==== EXTRACTED DATA

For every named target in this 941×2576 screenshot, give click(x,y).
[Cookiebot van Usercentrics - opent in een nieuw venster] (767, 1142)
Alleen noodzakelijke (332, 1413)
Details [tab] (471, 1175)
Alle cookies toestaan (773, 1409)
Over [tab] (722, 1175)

========

== TASK OBJECTIVE ==
Each of the entries above should be written out again exactly.

== ANSWER ==
For every named target in this 941×2576 screenshot, give click(x,y).
[Cookiebot van Usercentrics - opent in een nieuw venster] (767, 1142)
Alleen noodzakelijke (332, 1413)
Details [tab] (471, 1175)
Alle cookies toestaan (773, 1409)
Over [tab] (722, 1175)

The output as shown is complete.